NOT A NAZARETH SUCCESS

Here is an icon inscribed in Greek. It represents an uncommon type, likely because the Gospel text from which it is derived is rather odd and therefore tends to be overlooked. The story is in Luke 4:29-30:

29 καὶ ἀναστάντες ἐξέβαλον αὐτὸν ἔξω τῆς πόλεως, καὶ ἤγαγον αὐτὸν ἕως ὀφρύος τοῦ ὄρους ἐφ’ οὗ ἡ πόλις ᾠκοδόμητο αὐτῶν, ὥστε κατακρημνίσαι αὐτόν· 30 αὐτὸς δὲ διελθὼν διὰ μέσου αὐτῶν ἐπορεύετο.

29 And they rose up, and thrust him out of the city, and led him unto the brow of the hill where their city was built, that they might throw him down the precipice. 30 And he passed through the midst of them, and went his way.

Of course the odd part is “And he passed through the midst of them, and went his way,” giving no explanation of how Jesus managed to escape getting thrown off the precipice.

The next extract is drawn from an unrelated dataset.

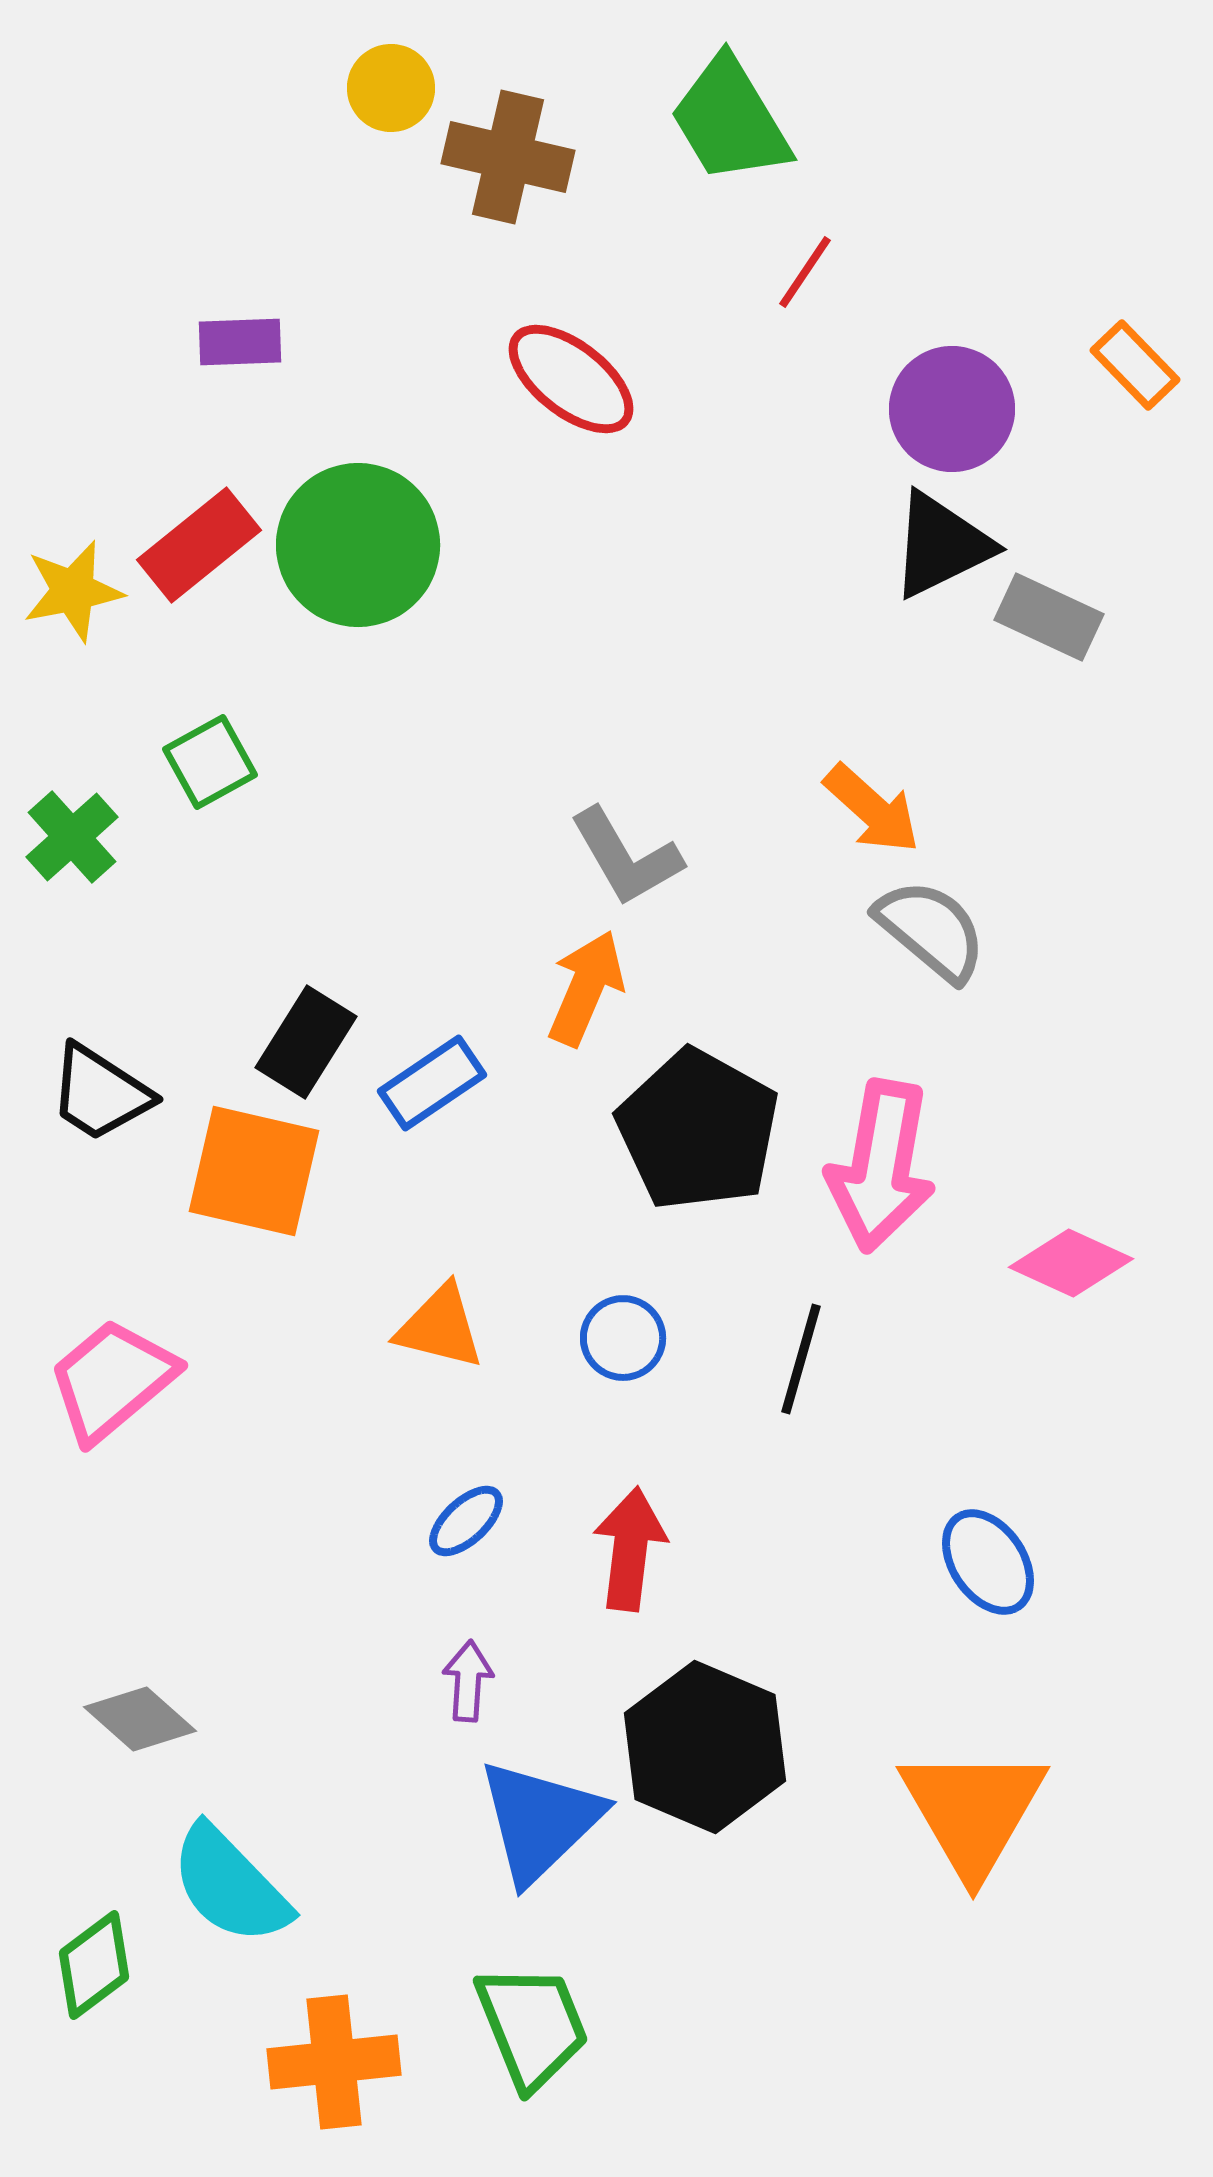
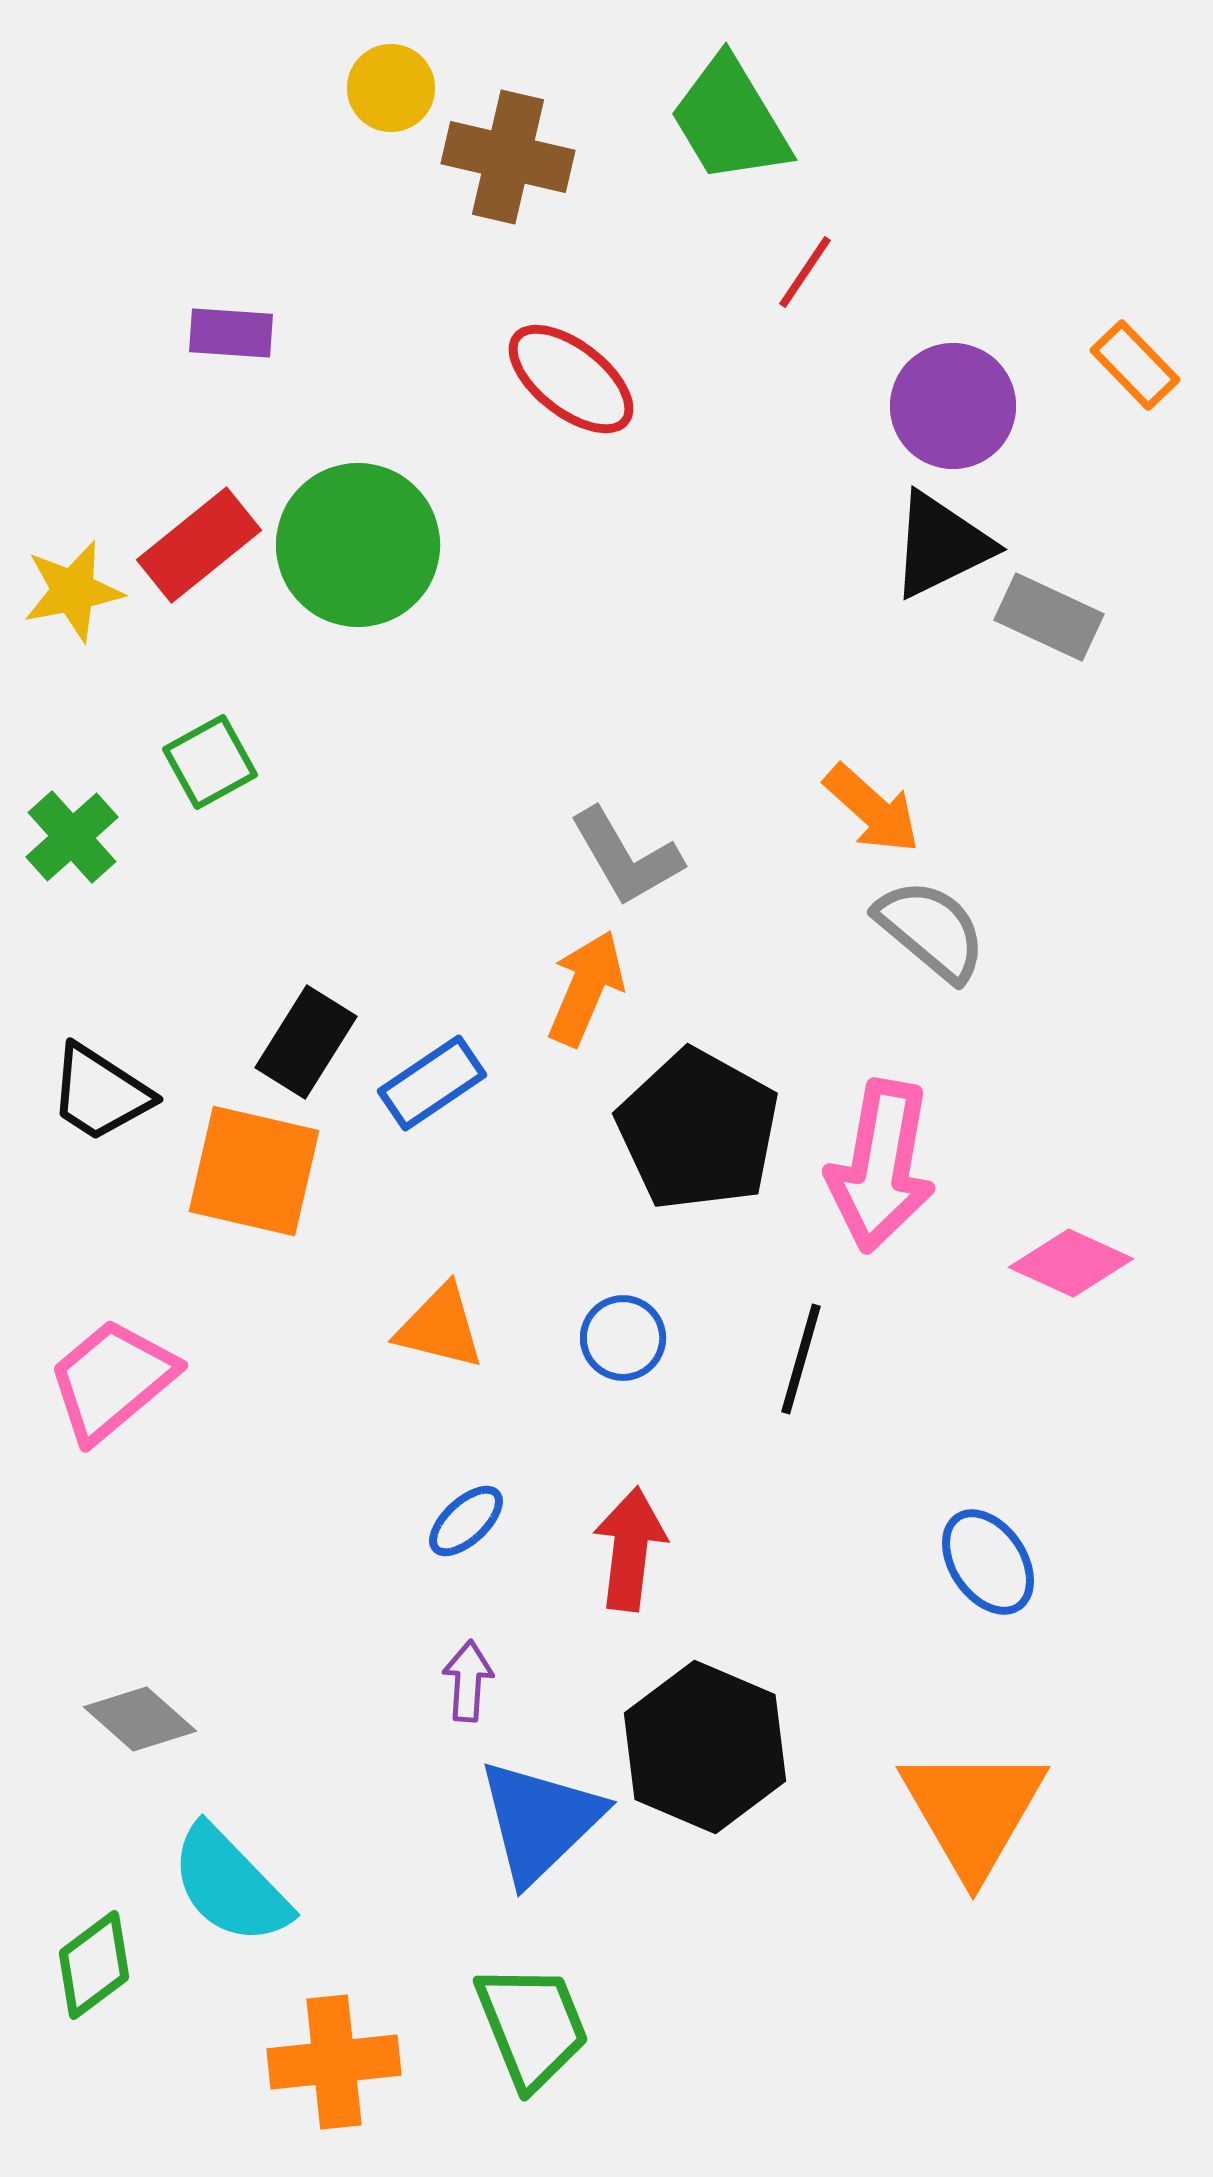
purple rectangle at (240, 342): moved 9 px left, 9 px up; rotated 6 degrees clockwise
purple circle at (952, 409): moved 1 px right, 3 px up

On reading this account repeatedly, one has the distinct impression that something has been cut from the story. When we look at the known manuscript tradition, however, we find nothing obviously amiss.

Nonetheless, there seems to have been a surviving tradition, mentioned by Aphrahat, a Syrian Christian of the 3rd century, that Jesus was actually thrown off the precipice, but “showed the power of his majesty” by not being harmed. Scholars of the Syriac harmony of the Gospels (sadly, no ancient manuscript of it in Syriac has been preserved) called the Diatessaron, saw evidence that it may have originally included a similar tradition in which Jesus was thrown off the precipice, but “passed through their midst” by flying through the air down to Capernaum (https://jbtc.org/v01/Baarda1996rev.html). As Alice remarked in Alice in Wonderland, “Curiouser and curiouser.”

The inscription at the top of the icon says:

“Jesus borne by the Jews to the Precipice.”

The city in the background is intended to be Nazareth.